Stored items
***
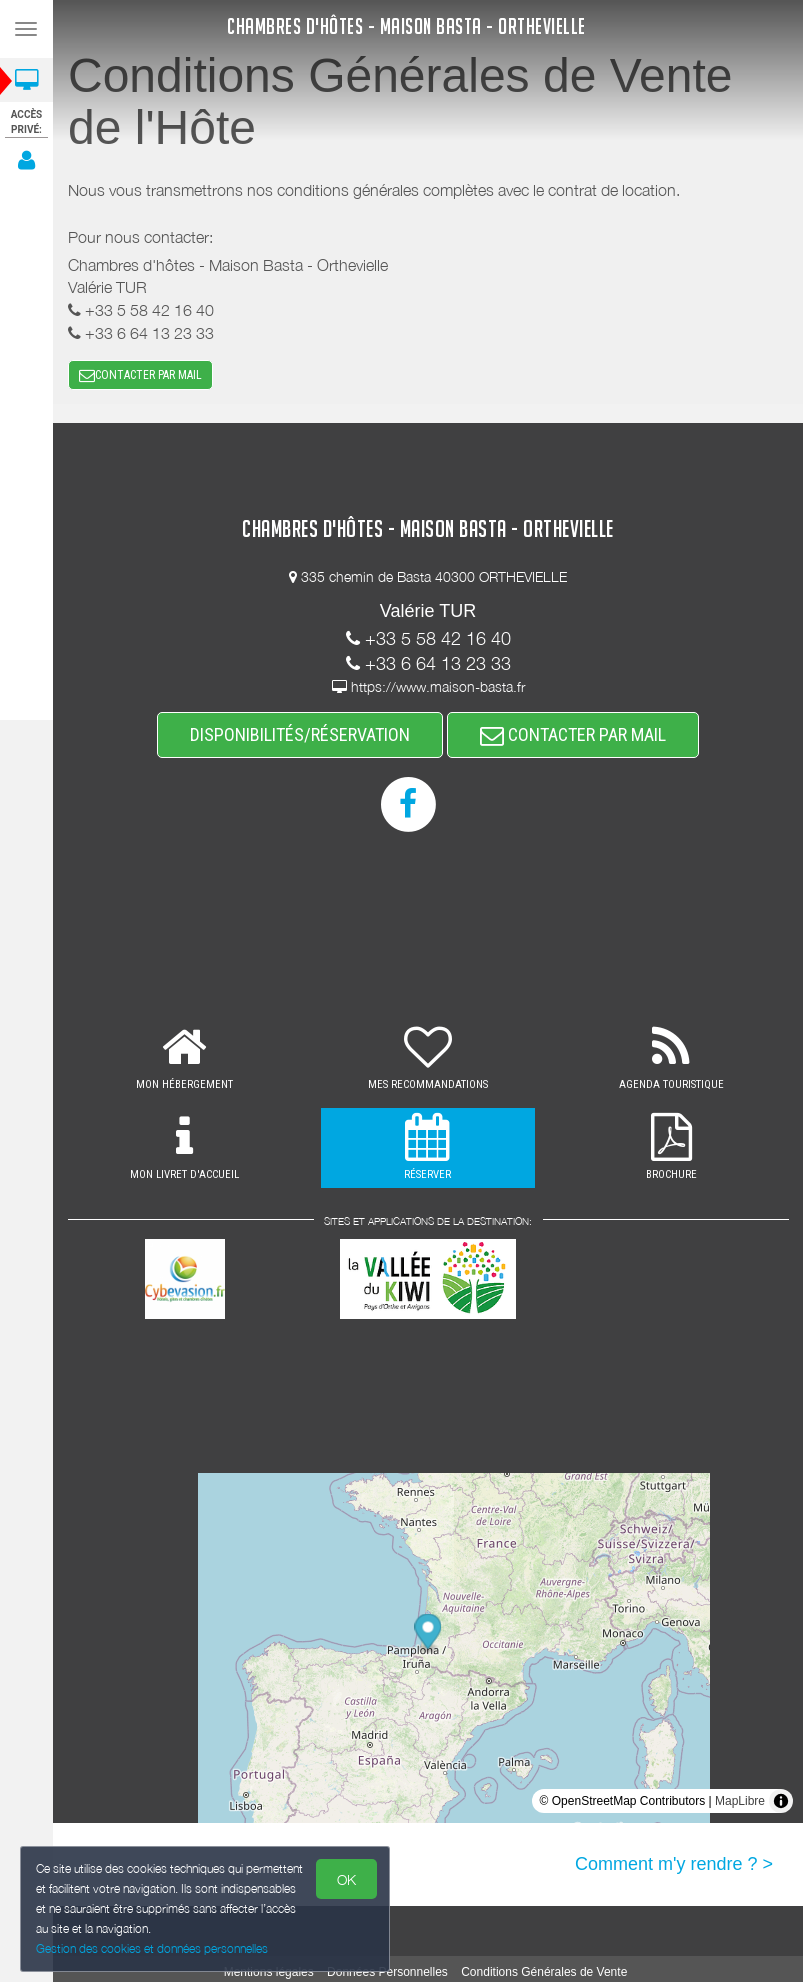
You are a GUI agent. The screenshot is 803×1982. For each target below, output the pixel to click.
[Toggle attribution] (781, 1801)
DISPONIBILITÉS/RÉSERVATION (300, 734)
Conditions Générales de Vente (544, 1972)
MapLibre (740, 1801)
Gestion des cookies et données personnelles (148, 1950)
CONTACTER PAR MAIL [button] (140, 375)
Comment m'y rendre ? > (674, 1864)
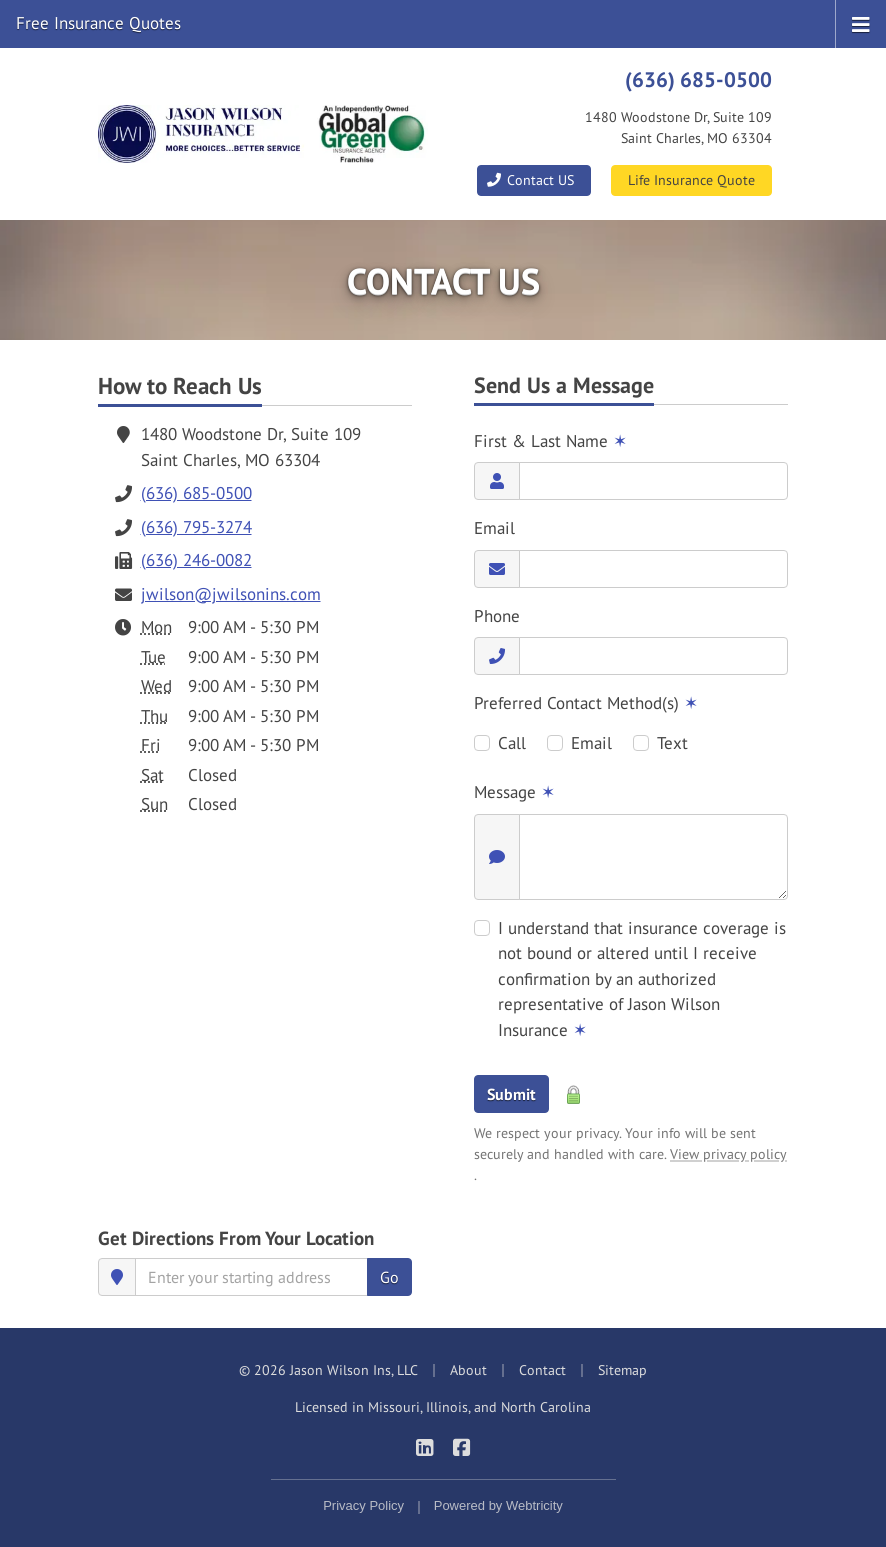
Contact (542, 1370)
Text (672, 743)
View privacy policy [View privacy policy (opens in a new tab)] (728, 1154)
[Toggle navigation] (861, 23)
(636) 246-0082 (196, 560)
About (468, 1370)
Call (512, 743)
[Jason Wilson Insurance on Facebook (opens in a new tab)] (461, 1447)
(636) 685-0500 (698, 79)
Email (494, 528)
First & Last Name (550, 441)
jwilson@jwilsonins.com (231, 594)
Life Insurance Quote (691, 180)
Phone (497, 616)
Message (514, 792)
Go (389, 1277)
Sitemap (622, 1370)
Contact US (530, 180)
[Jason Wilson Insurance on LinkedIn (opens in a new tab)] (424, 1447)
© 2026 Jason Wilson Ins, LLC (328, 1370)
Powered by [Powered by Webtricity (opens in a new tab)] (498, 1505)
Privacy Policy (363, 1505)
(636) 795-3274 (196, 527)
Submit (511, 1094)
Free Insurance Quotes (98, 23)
***
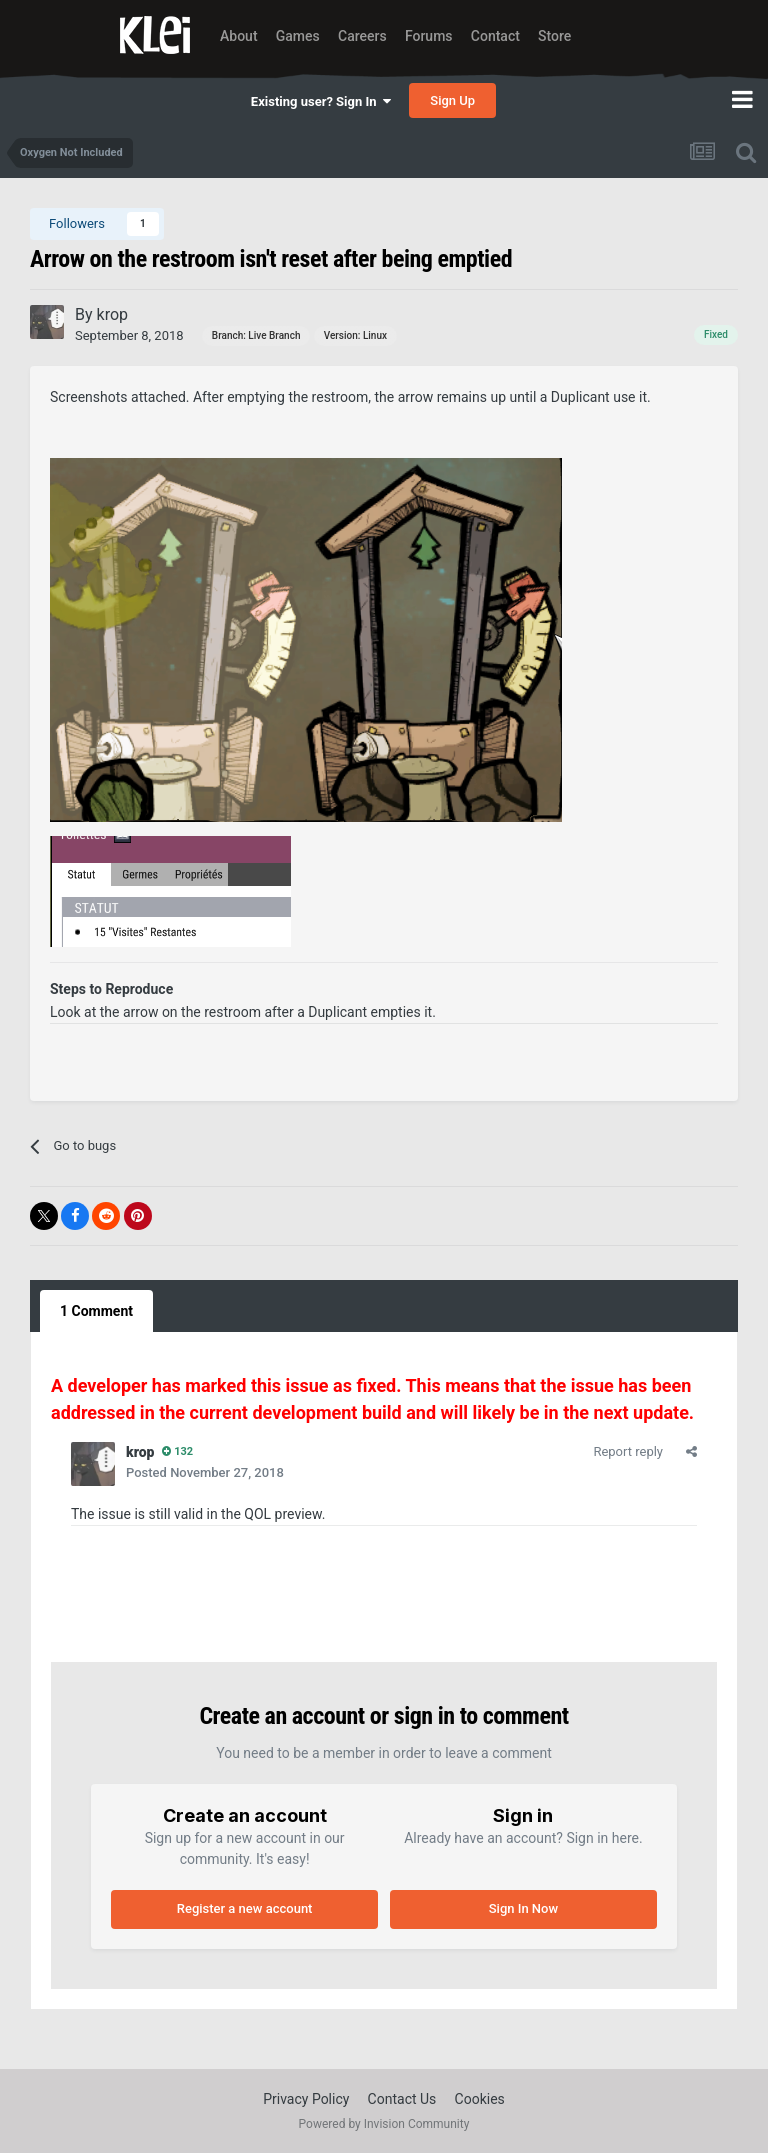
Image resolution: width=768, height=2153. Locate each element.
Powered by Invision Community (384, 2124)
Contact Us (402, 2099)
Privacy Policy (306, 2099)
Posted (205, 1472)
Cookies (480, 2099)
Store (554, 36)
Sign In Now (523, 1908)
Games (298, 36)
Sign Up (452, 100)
***
- _EXERCISE REQUIREMENTS_
Using the entries above, write out exactly the lines from the one with "MapLibre (740, 1801)" through the one with "[Jason Wilson Insurance on Facebook", ends included. Leave out any pictures.

- _RESPONSE TO THIS TASK_
MapLibre (740, 1801)
Gestion des cookies et données personnelles (148, 1950)
CONTACTER PAR MAIL [button] (140, 375)
Comment m'y rendre ? > (674, 1864)
Contact (542, 1370)
Text (672, 743)
View privacy policy [View privacy policy (opens in a new tab)] (728, 1154)
[Toggle navigation] (861, 23)
(636) 246-0082 (196, 560)
About (468, 1370)
Call (512, 743)
[Jason Wilson Insurance on Facebook (opens in a new tab)] (461, 1447)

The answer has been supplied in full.